EXERCISE PROMPT
Although the records include pictures, print only the rest, exactly as written.

PROVIDED MATERIAL
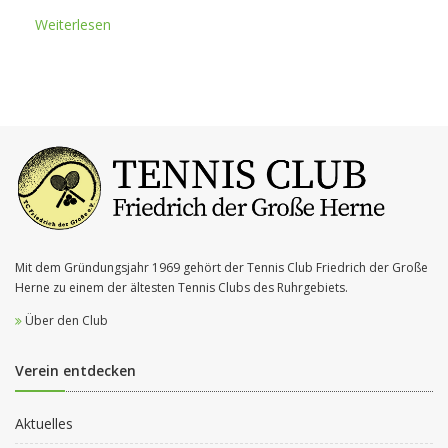
Weiterlesen
Mit dem Gründungsjahr 1969 gehört der Tennis Club Friedrich der Große
Herne zu einem der ältesten Tennis Clubs des Ruhrgebiets.
Über den Club
Verein entdecken
Aktuelles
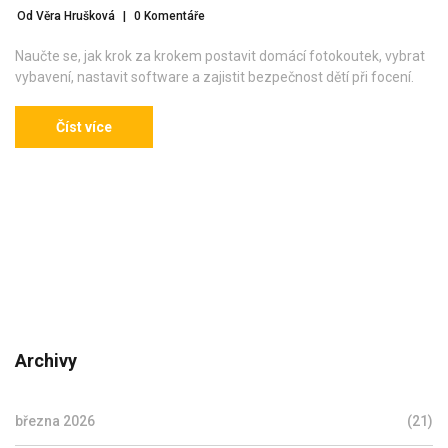
Od Věra Hrušková
|
0 Komentáře
Naučte se, jak krok za krokem postavit domácí fotokoutek, vybrat
vybavení, nastavit software a zajistit bezpečnost dětí při focení.
Číst více
Archivy
března 2026
(21)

RESULT OF THIS TASK
Weiterlesen
Mit dem Gründungsjahr 1969 gehört der Tennis Club Friedrich der Große
Herne zu einem der ältesten Tennis Clubs des Ruhrgebiets.
Über den Club
Verein entdecken
Aktuelles
Od Věra Hrušková
|
0 Komentáře
Naučte se, jak krok za krokem postavit domácí fotokoutek, vybrat
vybavení, nastavit software a zajistit bezpečnost dětí při focení.
Číst více
Archivy
března 2026
(21)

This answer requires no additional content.